A sentença demonstrou que a prova material (os contratos e o cadastro de trabalhador rural) e a prova testemunhal (os depoimentos de Lázara Aparecida Siqueira de Lima e Irineu Franco) foram suficientes e coerentes para demonstrar o trabalho rural da autora. O INSS não questionou o conteúdo das declarações das testemunhas, limitando-se a questionar a validade da prova em si, de modo que permanece hígida a valoração realizada pelo juízo a quo de que ela corroborrou com a prova material.
Por sua vez, a alegação do INSS sobre a ausência da certidão de casamento da autora também não merece prosperar. A petição inicial da autora informa que ela trabalhou na zona rural com seus pais até a data de seu casamento. O período de trabalho rural reconhecido pela sentença (07/1972 a 10/1977) se refere a uma época em que ela ainda vivia com a família de origem. Sendo assim, a apresentação da certidão de casamento para comprovar este período é irrelevante. A documentação em nome do genitor, validada pela prova testemunhal, já é suficiente para comprovar o período.
Assim, fica mantido o reconhecimento da atividade rural tal como foi lançado na sentença.
Do Termo Inicial do Benefício e dos Valores em Atraso
Quanto ao pedido sucessivo, o INSS pleiteou a alteração do termo inicial do benefício para a data da citação, sob o argumento de que a prova documental (contratos de parceria agrícola) e a prova testemunhal só foram produzidas em juízo.
Ocorre que a Data de Início do Benefício (DIB) deve ser mantida na data do requerimento administrativo (DER), pois foi nesse momento que a autora manifestou sua pretensão e que o seu direito à aposentadoria se consolidou, uma vez que o tempo de serviço rural reconhecido já havia sido completado.

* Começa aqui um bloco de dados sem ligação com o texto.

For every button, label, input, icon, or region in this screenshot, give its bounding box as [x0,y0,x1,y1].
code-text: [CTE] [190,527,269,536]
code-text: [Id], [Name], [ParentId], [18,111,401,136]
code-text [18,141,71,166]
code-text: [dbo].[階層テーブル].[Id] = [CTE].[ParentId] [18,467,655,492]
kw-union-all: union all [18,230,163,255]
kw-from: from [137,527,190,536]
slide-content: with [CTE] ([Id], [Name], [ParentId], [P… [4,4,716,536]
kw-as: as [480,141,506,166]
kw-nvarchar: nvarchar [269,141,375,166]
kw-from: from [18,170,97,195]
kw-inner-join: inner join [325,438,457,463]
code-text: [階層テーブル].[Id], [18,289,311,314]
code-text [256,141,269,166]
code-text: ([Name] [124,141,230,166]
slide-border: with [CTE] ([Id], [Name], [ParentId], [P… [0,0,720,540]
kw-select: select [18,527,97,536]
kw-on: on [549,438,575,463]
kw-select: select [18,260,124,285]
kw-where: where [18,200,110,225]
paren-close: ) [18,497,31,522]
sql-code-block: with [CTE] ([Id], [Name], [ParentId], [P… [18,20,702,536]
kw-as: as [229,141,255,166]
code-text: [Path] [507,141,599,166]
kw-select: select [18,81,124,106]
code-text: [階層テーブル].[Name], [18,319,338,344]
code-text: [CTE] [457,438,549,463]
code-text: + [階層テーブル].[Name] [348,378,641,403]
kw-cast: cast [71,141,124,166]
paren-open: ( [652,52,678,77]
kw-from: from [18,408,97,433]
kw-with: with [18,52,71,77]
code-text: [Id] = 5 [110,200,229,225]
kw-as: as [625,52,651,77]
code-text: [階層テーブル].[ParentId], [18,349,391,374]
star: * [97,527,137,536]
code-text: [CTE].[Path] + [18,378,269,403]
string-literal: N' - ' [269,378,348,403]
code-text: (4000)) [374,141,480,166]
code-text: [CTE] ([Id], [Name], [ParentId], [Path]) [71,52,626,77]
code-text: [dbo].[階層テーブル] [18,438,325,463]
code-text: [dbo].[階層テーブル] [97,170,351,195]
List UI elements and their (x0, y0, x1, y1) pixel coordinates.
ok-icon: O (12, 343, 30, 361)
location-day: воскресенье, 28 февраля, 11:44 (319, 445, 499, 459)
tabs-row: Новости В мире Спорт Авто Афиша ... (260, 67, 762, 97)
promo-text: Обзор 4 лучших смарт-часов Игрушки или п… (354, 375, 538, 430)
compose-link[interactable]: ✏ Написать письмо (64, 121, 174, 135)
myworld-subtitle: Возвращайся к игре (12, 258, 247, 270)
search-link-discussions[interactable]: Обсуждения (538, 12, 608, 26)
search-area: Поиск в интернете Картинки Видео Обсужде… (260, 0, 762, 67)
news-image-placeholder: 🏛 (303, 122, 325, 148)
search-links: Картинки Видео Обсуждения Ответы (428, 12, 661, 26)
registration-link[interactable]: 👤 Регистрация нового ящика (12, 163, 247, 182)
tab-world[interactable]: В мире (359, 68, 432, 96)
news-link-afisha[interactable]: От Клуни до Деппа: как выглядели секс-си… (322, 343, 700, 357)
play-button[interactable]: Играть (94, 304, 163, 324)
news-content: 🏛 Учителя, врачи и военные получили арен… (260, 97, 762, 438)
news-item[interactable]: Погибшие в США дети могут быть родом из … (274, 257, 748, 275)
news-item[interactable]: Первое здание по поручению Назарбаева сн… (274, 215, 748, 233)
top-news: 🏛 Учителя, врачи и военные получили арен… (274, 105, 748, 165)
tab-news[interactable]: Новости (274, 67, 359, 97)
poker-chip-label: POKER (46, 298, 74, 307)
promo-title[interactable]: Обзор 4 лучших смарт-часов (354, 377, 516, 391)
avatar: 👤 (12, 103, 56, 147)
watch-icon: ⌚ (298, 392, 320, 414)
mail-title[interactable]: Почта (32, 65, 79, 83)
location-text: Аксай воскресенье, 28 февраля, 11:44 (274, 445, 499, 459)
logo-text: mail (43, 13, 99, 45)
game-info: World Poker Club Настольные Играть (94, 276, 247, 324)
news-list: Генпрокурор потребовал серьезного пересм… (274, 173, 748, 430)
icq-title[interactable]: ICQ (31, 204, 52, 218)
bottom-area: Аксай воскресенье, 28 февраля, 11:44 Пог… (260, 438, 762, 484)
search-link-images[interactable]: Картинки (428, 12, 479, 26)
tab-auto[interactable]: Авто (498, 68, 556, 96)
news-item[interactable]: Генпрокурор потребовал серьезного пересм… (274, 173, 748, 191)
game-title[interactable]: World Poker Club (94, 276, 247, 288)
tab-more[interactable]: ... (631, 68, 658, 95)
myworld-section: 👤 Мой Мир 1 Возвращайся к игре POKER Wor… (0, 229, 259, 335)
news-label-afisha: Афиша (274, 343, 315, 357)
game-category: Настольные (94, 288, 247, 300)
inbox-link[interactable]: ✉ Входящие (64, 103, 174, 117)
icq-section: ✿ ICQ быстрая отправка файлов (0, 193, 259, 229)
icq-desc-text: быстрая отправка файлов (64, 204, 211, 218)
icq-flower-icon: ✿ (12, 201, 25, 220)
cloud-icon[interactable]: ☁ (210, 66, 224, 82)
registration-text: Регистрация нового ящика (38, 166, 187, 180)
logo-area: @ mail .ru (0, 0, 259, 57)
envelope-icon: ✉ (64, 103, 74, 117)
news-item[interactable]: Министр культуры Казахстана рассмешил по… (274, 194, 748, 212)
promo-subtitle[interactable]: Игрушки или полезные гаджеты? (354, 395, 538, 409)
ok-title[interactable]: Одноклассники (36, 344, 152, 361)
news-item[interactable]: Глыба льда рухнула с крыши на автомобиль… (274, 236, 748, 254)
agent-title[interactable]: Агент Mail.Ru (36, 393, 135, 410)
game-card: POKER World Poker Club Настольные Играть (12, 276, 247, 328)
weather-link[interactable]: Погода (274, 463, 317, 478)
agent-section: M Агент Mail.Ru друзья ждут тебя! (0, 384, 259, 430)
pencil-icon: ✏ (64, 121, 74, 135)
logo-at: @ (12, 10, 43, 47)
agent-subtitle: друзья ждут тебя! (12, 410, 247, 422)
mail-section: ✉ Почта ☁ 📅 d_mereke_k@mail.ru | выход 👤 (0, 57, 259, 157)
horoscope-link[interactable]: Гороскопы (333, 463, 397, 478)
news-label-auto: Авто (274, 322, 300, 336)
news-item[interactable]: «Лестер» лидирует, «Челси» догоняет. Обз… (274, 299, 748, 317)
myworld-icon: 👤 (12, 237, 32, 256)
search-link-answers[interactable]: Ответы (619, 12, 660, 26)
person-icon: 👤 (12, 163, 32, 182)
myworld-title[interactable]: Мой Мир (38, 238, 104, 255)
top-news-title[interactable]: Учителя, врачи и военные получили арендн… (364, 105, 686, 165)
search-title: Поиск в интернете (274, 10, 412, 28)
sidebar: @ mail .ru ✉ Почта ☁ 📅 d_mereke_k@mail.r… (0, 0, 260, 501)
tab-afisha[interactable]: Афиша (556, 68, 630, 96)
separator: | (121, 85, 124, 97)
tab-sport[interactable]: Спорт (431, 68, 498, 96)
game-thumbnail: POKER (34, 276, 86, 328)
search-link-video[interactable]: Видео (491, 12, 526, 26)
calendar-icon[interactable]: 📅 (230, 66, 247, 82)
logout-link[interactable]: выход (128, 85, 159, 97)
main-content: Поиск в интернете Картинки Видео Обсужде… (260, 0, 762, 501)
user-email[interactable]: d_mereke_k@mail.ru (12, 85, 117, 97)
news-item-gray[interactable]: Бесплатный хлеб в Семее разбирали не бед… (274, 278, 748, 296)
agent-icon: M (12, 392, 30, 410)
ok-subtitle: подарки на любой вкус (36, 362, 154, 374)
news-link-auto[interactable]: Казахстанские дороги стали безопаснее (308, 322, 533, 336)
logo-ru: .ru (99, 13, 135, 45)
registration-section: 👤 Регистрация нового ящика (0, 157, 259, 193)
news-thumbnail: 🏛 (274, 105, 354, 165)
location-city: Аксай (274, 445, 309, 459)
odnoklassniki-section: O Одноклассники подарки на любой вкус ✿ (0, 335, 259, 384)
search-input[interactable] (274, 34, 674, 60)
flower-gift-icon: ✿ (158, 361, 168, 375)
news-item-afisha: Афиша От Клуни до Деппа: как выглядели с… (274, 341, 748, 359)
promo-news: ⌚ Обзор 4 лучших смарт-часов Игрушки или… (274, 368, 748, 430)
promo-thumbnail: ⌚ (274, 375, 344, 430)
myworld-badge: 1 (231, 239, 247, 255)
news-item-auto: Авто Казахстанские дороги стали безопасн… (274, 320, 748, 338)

No entanto, o termo inicial para o pagamento dos valores em atraso (DIP) deve ser alterado. Os documentos que comprovaram o tempo rural (os contratos de parceria agrícola) foram apresentados somente em juízo, e não no processo administrativo. Consequentemente, o INSS não poderia ter reconhecido a pretensão da autora na via administrativa por falta de prova. A autarquia não pode ser responsabilizada pelo pagamento de parcelas retroativas a um período em que não tinha conhecimento da documentação necessária.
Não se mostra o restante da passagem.